The available evidence suggests that both first-line surgery and ART can be effective DIE treatments with similar fertility outcomes. However, further analysis reveals that excluding studies involving endometriomas significantly alters the understanding of treatment efficacy between surgery and ART for DIE-associated infertility.
https://www.crd.york.ac.uk/PROSPERO/display_record.php?RecordID=426061, identifier CRD42023426061.
由于缺乏直接的对比试验,不同一线治疗方法,如一线手术和辅助生殖技术(ART),对深部浸润性子宫内膜异位症(DIE)女性患者的疗效仍不明确。本系统评价和荟萃分析旨在阐明并比较DIE患者一线治疗方法的疗效,重点关注生育结局。
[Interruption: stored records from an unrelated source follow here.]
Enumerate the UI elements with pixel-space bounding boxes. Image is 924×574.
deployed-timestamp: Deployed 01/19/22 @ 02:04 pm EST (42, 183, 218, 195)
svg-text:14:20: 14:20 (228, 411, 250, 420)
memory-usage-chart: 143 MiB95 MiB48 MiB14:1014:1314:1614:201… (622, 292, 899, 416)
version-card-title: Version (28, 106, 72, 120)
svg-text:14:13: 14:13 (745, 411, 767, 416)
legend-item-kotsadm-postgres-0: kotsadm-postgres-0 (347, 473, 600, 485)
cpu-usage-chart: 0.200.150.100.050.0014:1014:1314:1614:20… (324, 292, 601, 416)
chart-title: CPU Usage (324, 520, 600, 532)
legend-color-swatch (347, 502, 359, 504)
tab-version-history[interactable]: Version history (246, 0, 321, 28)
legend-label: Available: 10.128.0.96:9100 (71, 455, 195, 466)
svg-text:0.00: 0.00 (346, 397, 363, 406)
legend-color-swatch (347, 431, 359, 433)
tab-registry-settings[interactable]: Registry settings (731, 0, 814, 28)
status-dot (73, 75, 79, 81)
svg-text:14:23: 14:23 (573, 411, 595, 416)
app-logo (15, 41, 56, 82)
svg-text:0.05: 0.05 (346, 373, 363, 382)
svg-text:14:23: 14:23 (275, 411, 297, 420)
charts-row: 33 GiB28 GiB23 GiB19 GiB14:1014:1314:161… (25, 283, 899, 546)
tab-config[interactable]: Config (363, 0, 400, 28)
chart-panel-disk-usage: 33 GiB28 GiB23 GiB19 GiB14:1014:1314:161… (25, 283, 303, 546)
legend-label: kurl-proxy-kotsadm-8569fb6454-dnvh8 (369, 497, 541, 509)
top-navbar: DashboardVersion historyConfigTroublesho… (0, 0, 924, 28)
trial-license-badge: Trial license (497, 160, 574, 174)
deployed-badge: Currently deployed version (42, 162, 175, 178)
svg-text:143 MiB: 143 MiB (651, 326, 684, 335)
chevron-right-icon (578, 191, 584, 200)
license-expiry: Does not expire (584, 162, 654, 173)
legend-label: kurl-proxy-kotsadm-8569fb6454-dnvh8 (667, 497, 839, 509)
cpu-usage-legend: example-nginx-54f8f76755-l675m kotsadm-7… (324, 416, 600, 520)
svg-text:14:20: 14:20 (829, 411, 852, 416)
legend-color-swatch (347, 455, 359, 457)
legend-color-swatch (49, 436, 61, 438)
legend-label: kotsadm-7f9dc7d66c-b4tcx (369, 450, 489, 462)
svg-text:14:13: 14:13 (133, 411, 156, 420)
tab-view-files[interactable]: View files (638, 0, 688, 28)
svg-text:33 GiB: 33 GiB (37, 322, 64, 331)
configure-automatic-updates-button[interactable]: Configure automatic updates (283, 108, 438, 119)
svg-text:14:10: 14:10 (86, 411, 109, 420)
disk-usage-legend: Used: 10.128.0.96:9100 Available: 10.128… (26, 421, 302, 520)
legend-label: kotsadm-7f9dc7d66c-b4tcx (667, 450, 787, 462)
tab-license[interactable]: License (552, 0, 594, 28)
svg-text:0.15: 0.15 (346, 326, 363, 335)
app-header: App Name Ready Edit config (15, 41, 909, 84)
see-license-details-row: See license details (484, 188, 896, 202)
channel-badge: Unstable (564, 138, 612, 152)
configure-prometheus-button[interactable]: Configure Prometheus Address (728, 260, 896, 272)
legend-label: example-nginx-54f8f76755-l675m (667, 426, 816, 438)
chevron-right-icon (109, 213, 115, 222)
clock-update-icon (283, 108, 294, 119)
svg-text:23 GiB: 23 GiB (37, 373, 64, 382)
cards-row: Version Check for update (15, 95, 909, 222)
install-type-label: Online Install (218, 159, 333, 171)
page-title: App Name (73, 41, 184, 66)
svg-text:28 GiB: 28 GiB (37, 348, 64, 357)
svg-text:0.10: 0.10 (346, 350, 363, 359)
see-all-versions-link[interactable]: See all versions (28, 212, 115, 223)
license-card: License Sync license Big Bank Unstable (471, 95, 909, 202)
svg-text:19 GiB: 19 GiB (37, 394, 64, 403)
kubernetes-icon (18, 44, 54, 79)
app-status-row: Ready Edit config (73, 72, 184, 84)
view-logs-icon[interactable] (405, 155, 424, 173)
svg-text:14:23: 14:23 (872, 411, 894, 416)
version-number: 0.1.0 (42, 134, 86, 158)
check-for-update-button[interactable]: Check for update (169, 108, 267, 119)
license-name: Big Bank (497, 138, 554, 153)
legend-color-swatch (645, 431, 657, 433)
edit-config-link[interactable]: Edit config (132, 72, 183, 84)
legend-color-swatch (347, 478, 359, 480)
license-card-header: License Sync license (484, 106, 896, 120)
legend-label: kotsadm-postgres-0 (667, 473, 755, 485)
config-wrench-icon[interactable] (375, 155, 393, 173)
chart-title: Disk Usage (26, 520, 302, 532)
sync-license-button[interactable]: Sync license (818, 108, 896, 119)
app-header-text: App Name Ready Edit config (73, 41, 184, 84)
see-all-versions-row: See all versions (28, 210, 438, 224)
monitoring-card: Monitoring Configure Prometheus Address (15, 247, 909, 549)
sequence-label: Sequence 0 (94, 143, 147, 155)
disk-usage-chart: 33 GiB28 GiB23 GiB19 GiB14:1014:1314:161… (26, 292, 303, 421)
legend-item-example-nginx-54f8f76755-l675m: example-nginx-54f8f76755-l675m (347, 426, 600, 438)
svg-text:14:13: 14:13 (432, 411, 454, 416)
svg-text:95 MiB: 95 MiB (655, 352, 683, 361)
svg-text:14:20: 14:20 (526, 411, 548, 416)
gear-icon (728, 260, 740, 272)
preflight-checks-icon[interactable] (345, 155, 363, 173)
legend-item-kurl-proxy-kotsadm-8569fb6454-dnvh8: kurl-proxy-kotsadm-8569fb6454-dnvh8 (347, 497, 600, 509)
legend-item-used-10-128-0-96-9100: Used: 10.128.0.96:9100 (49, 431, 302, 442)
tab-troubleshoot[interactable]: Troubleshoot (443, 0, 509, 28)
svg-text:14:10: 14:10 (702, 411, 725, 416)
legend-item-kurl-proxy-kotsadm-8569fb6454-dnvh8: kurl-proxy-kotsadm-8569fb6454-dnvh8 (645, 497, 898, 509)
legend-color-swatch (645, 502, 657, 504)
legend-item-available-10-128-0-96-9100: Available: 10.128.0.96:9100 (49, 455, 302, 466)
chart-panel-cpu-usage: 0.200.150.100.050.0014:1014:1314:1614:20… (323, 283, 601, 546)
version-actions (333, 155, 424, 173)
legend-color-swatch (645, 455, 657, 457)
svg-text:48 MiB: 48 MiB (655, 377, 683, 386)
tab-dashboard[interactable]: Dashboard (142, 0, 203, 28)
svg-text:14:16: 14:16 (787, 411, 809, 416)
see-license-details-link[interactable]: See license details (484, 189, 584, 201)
对PubMed Central、SCOPUS、EMBASE、MEDLINE、Cochrane试验注册库、谷歌学术和Clinicaltrials.gov数据库进行全面检索,以识别直接比较DIE的一线手术和辅助生殖技术(ART)并报告生育相关结局的研究。每个二元结局的合并估计值以比值比(OR)及95%置信区间(CI)报告。采用随机效应模型和Mantel-Haenszel技术对结果进行合并。
我们的结果表明,作为一线治疗方法,手术或ART治疗的DIE患者的每位患者妊娠率(OR,1.47;95%CI,0.59至3.63)、每个周期妊娠率(OR,1.16;95%CI,0.45至2.99)和每位患者活产率(OR,1.66;95%CI,0.56至4.91)相当。当考虑完全和不完全手术DIE切除程序时,手术与每位患者妊娠率的显著提高相关(OR,1.63;95%CI,1.11至2.40)。
现有证据表明,一线手术和ART都是有效的DIE治疗方法,生育结局相似。然而,进一步分析显示,排除涉及子宫内膜瘤的研究显著改变了对手术和ART治疗DIE相关性不孕症疗效的理解。